In situations where the sample space is continuous we will follow the same procedure as in the previous section. Thus, for example, if [math]X[/math] is a continuous random variable with density function [math]f(x)[/math], and if [math]E[/math] is an event with positive probability, we define a conditional density function by the formula

[[math]] f(x|E) = \left \{ \matrix{ f(x)/P(E), & \mbox{if} \,\,x \in E, \cr 0, & \mbox{if}\,\,x \not \in E. \cr}\right. [[/math]]

Then for any event [math]F[/math], we have

[[math]] P(F|E) = \int_F f(x|E)\,dx\ . [[/math]]

The expression [math]P(F|E)[/math] is called the conditional probability of [math]F[/math] given [math]E[/math]. As in the previous section, it is easy to obtain an alternative expression for this probability:

[[math]] P(F|E) = \int_F f(x|E)\,dx = \int_{E\cap F} \frac {f(x)}{P(E)}\,dx = \frac {P(E\cap F)}{P(E)}\ . [[/math]]


We can think of the conditional density function as being 0 except on [math]E[/math], and normalized to have integral 1 over [math]E[/math]. Note that if the original density is a uniform density corresponding to an experiment in which all events of equal size are equally likely, then the same will be true for the conditional density.

Example In the spinner experiment (cf. Example), suppose we know that the spinner has stopped with head in the upper half of the circle, [math]0 \leq x \leq 1/2[/math]. What is the probability that [math]1/6 \leq x \leq 1/3[/math]? Here [math]E = [0,1/2][/math], [math]F = [1/6,1/3][/math], and [math]F \cap E = F[/math]. Hence

[[math]] \begin{eqnarray*} P(F|E) &=& \frac {P(F \cap E)}{P(E)} \\ &=& \frac {1/6}{1/2} \\ &=& \frac 13\ , \end{eqnarray*} [[/math]]

which is reasonable, since [math]F[/math] is 1/3 the size of [math]E[/math]. The conditional density function here is given by

[[math]] f(x|E) = \left \{ \matrix{ 2, & \mbox{if}\,\,\, 0 \leq x \lt 1/2, \cr 0, & \mbox{if}\,\,\, 1/2 \leq x \lt 1.\cr}\right. [[/math]]

Thus the conditional density function is nonzero only on [math][0,1/2][/math], and is uniform there.

Example In the dart game (cf. Example), suppose we know that the dart lands in the upper half of the target. What is the probability that its distance from the center is less than 1/2? Here [math]E = \{\,(x,y) : y \geq 0\,\}[/math], and [math]F = \{\,(x,y) : x^2 + y^2 \lt (1/2)^2\,\}[/math]. Hence,

[[math]] \begin{eqnarray*} P(F|E) & = & \frac {P(F \cap E)}{P(E)} = \frac {(1/\pi)[(1/2)(\pi/4)]} {(1/\pi)(\pi/2)} \\ & = & 1/4\ . \end{eqnarray*} [[/math]]
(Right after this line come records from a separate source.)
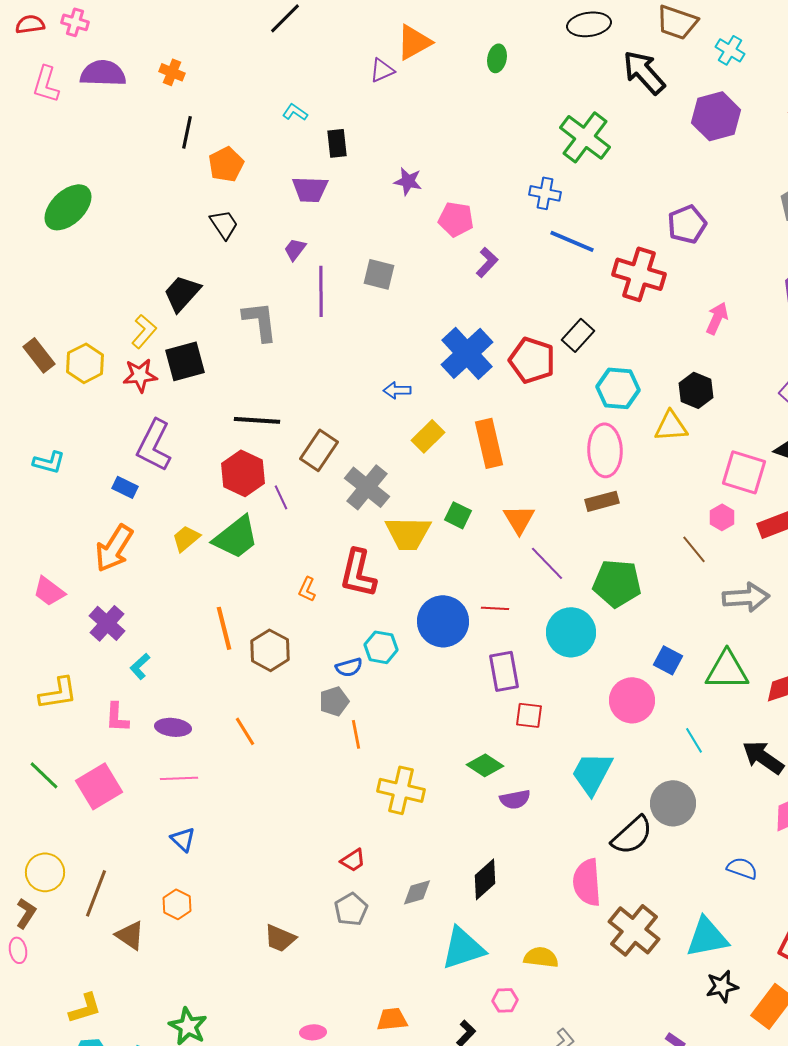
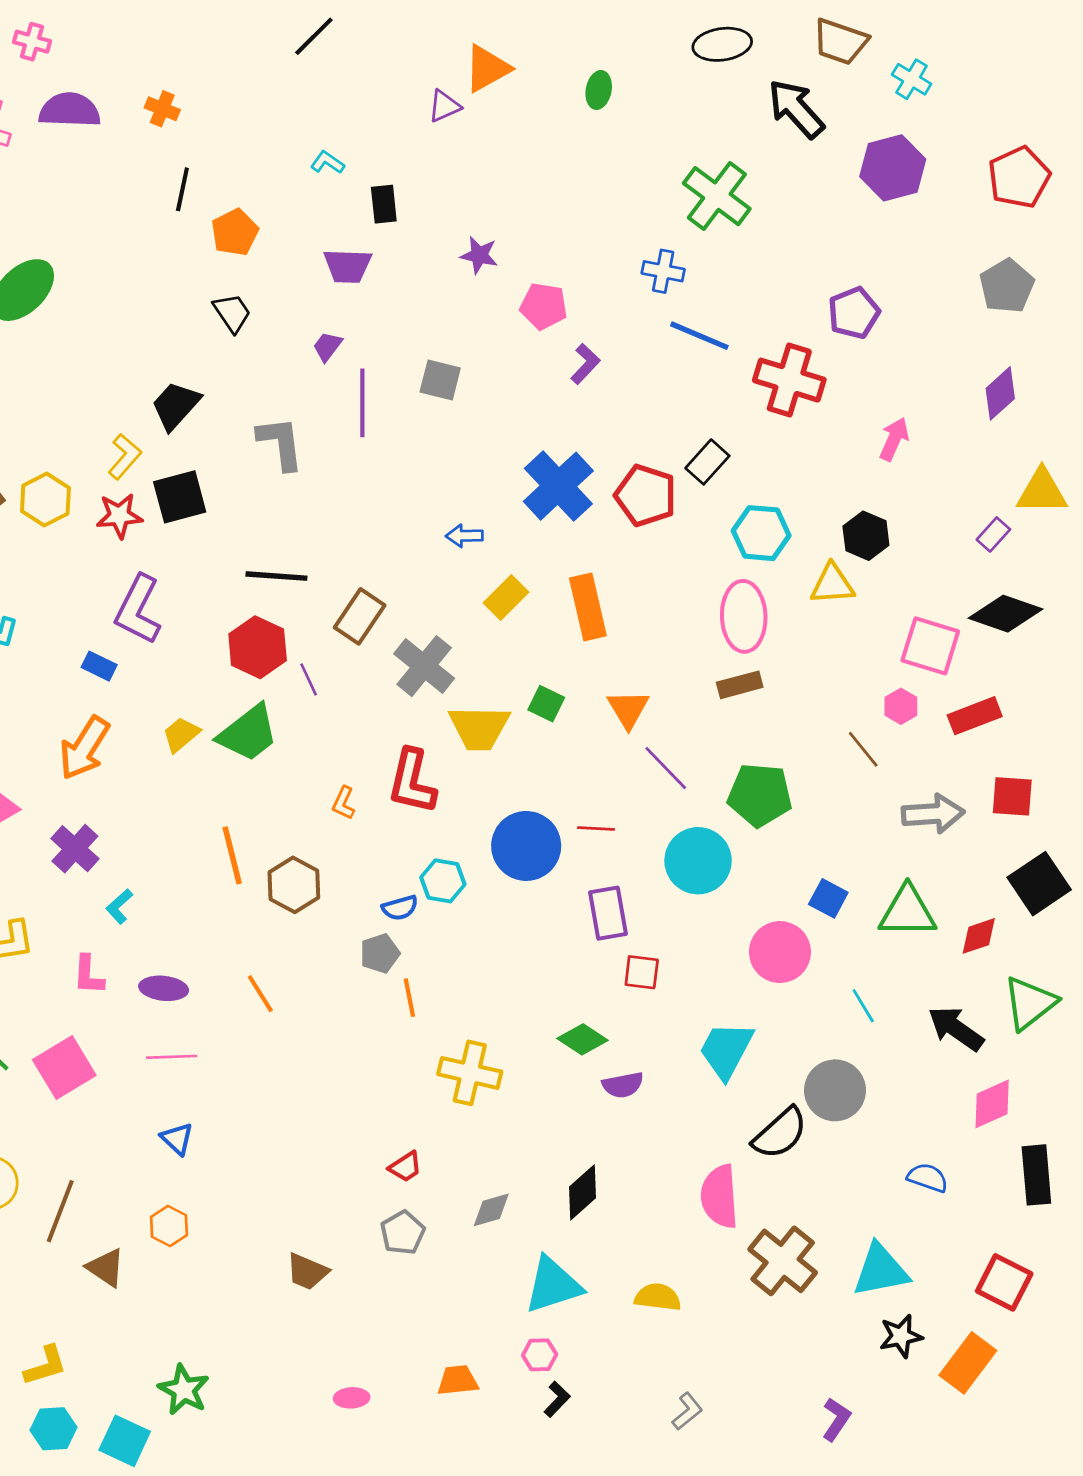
pink hexagon: (505, 1000) -> (540, 1355), moved

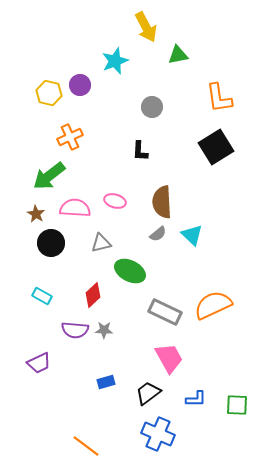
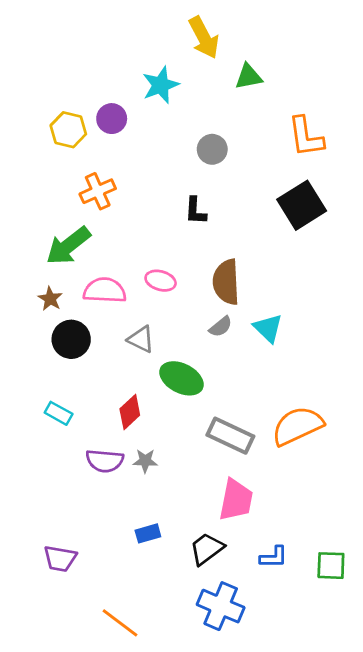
gray triangle: (101, 243) -> (141, 339), turned 40
pink trapezoid: (169, 358) -> (236, 500), turned 40
purple trapezoid: (39, 363) -> (60, 559), moved, turned 35

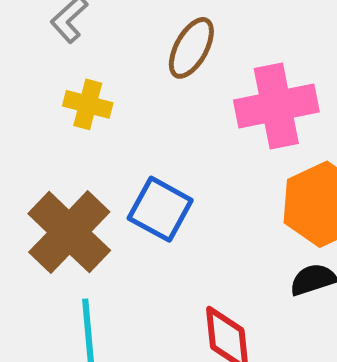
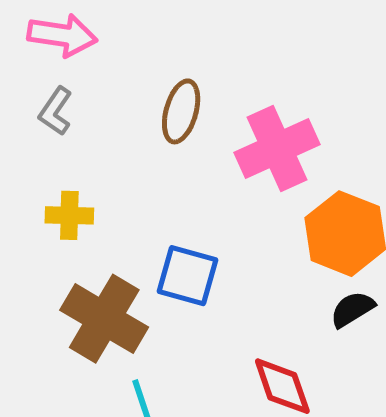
yellow cross: (88, 104) -> (69, 215), moved

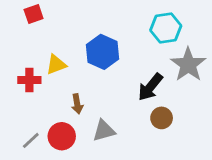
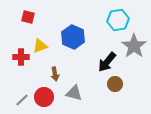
red square: (34, 14) -> (28, 17), moved, turned 32
gray triangle: (104, 131) -> (74, 93), turned 30

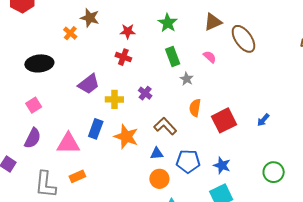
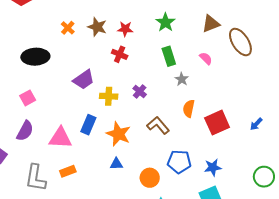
brown star: (90, 18) -> (97, 27), moved
blue triangle: (157, 153) -> (116, 164), moved
blue star: (222, 165) -> (213, 167), turned -30

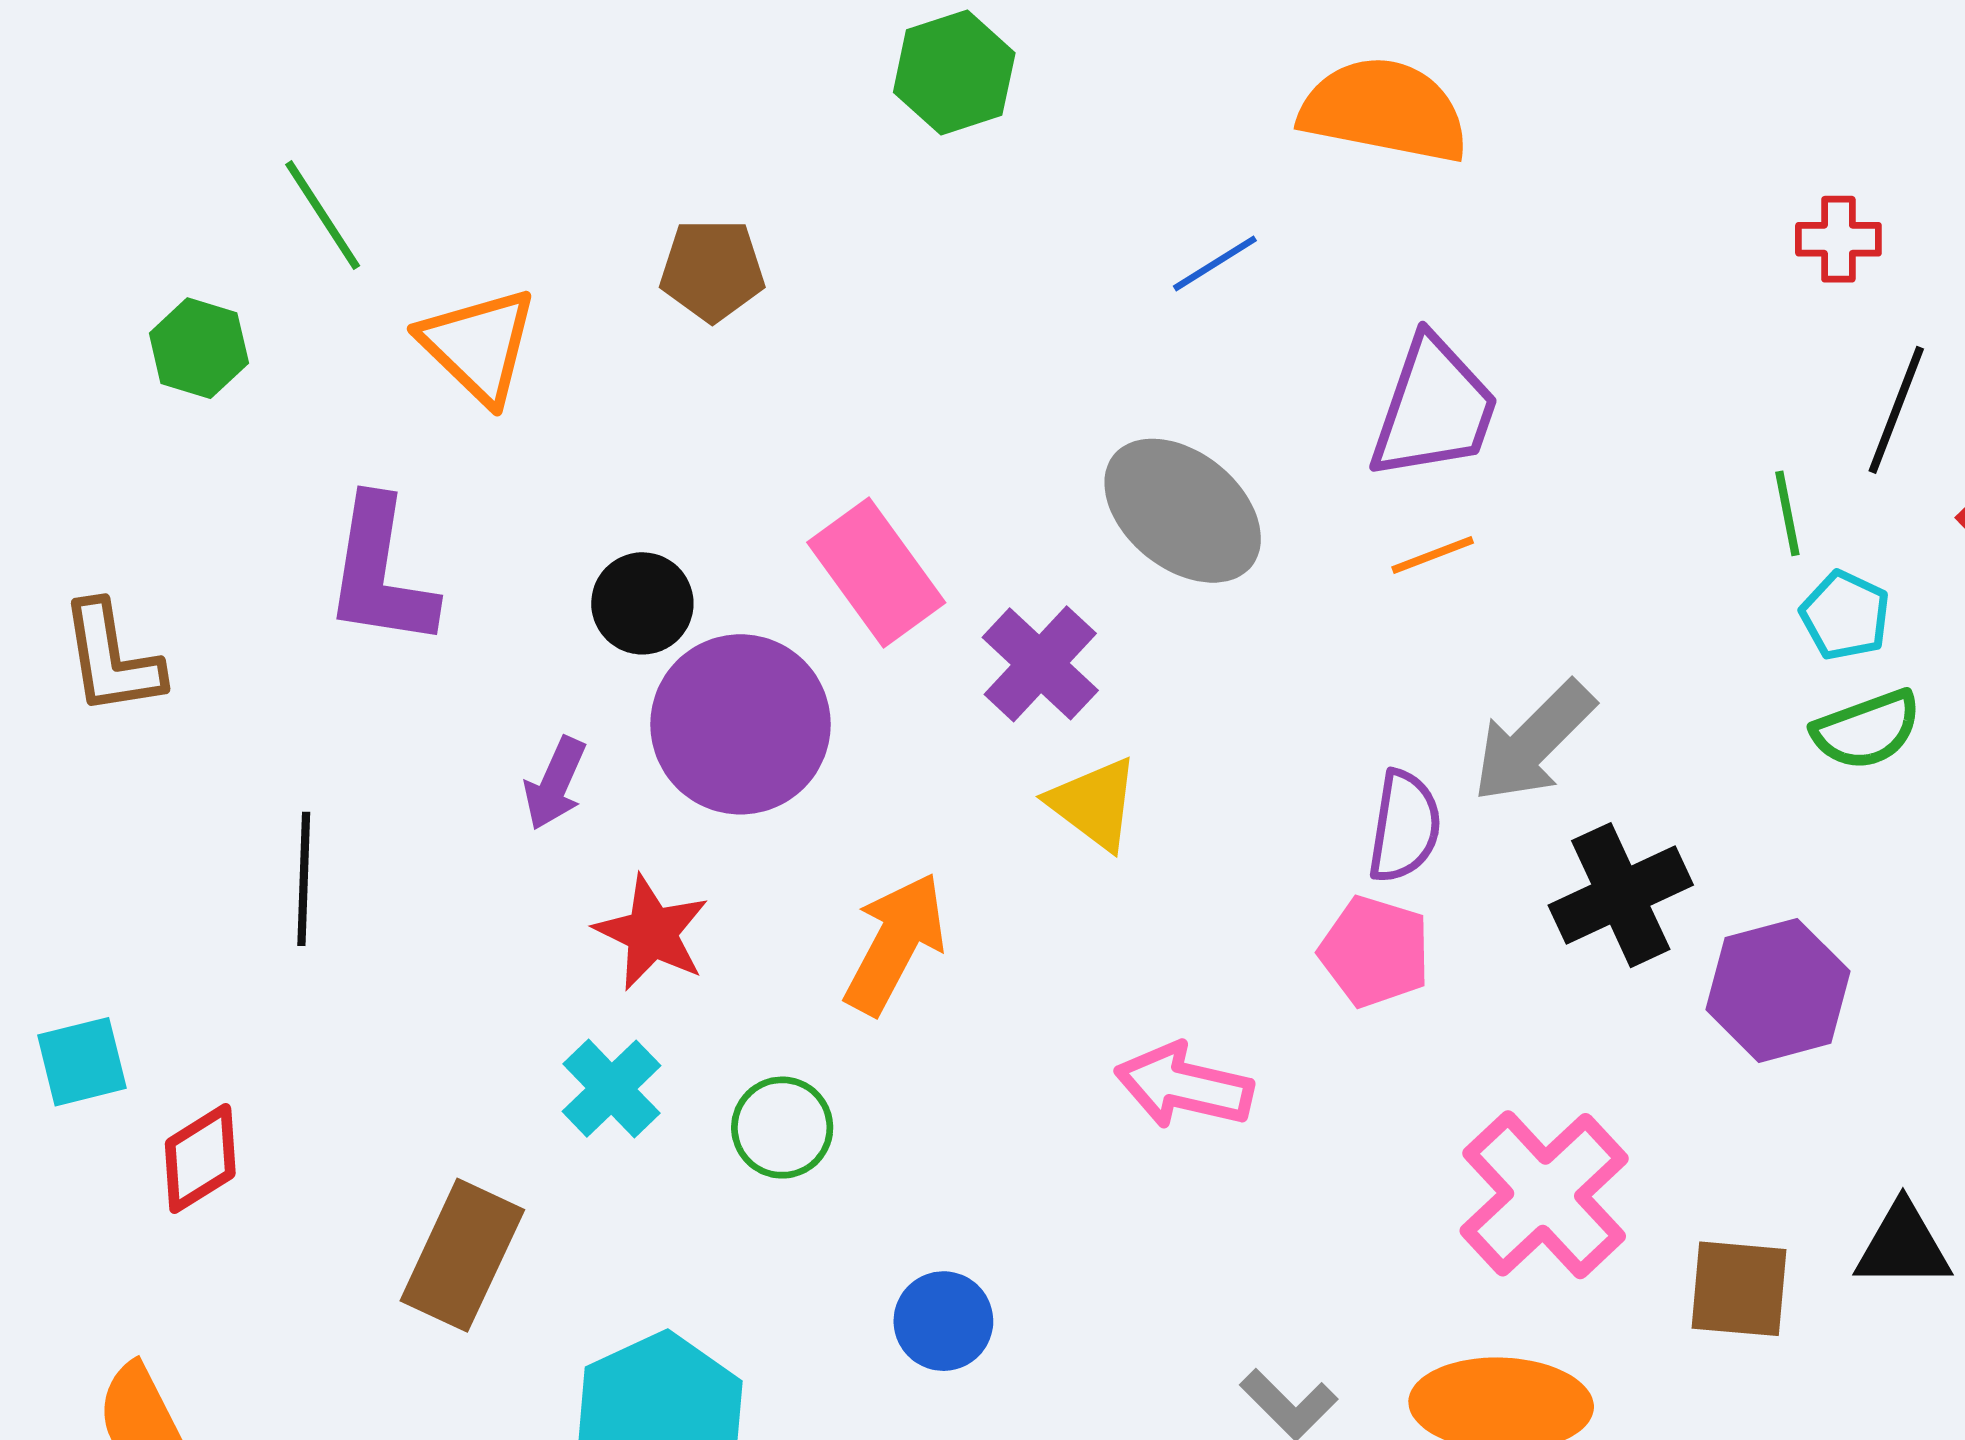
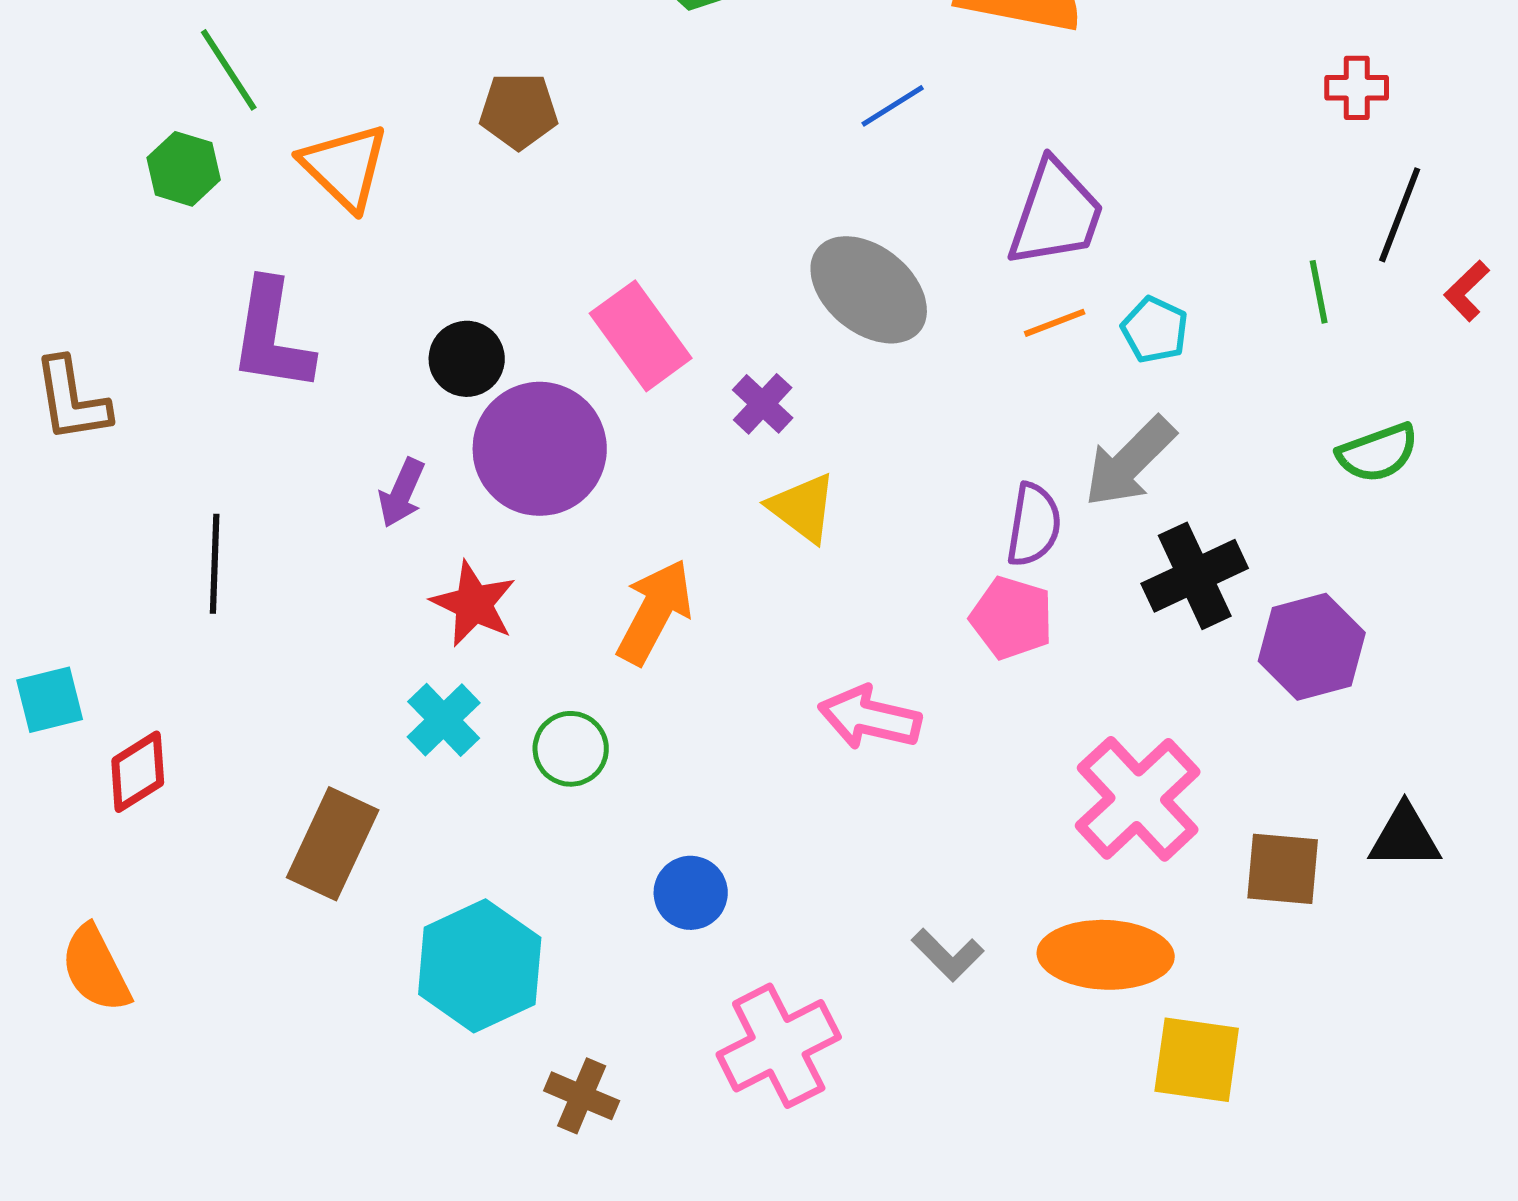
green hexagon: (199, 348) -> (184, 169), moved
cyan pentagon: (1845, 616) -> (1155, 330), moved
purple cross: (1040, 664) -> (763, 404), size x0.7

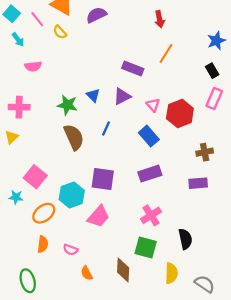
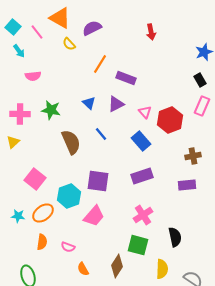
yellow semicircle: (60, 32) -> (69, 44), moved
orange line: (166, 54) -> (100, 64), moved
green star: (67, 105) -> (51, 110), moved
blue line: (106, 129) -> (101, 134), turned -64
cyan star: (16, 197) -> (18, 216), moved
brown diamond: (123, 270) -> (117, 266), turned 30

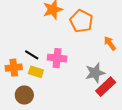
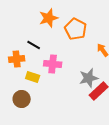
black line: (32, 55) -> (34, 45), moved
orange cross: (14, 68) -> (17, 59), moved

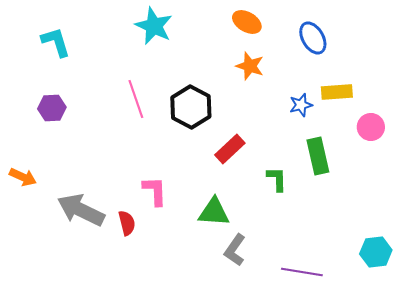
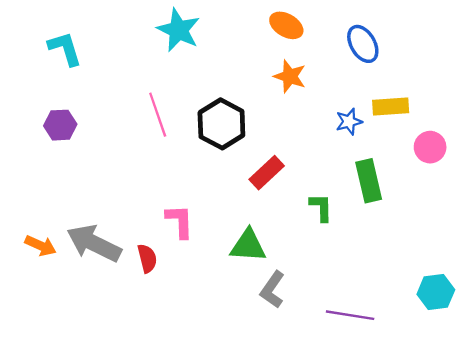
orange arrow: (23, 177) -> (41, 246), moved

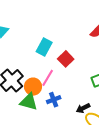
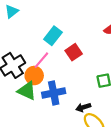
pink line: (48, 78) -> (41, 60), moved
blue cross: (54, 100) -> (54, 93), size x1.5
Here again, the size of [math]F \cap E[/math] is 1/4 the size of [math]E[/math]. The conditional density function is

[[math]] f((x,y)|E) = \left \{ \matrix{ f(x,y)/P(E) = 2/\pi, &\mbox{if}\,\,\,(x,y) \in E, \cr 0, &\mbox{if}\,\,\,(x,y) \not \in E.\cr}\right. [[/math]]

Example We return to the exponential density (cf. Example). We suppose that we are observing a lump of plutonium-239. Our experiment consists of waiting for an emission, then starting a clock, and recording the length of time [math]X[/math] that passes until the next emission. Experience has shown that [math]X[/math] has an exponential density with some parameter [math]\lambda[/math], which depends upon the size of the lump. Suppose that when we perform this experiment, we notice that the clock reads [math]r[/math] seconds, and is still running. What is the probability that there is no emission in a further [math]s[/math] seconds? Let [math]G(t)[/math] be the probability that the next particle is emitted after time [math]t[/math]. Then

[[math]] \begin{eqnarray*} G(t) & = & \int_t^\infty \lambda e^{-\lambda x}\,dx \\ & = & \left.-e^{-\lambda x}\right|_t^\infty = e^{-\lambda t}\ . \end{eqnarray*} [[/math]]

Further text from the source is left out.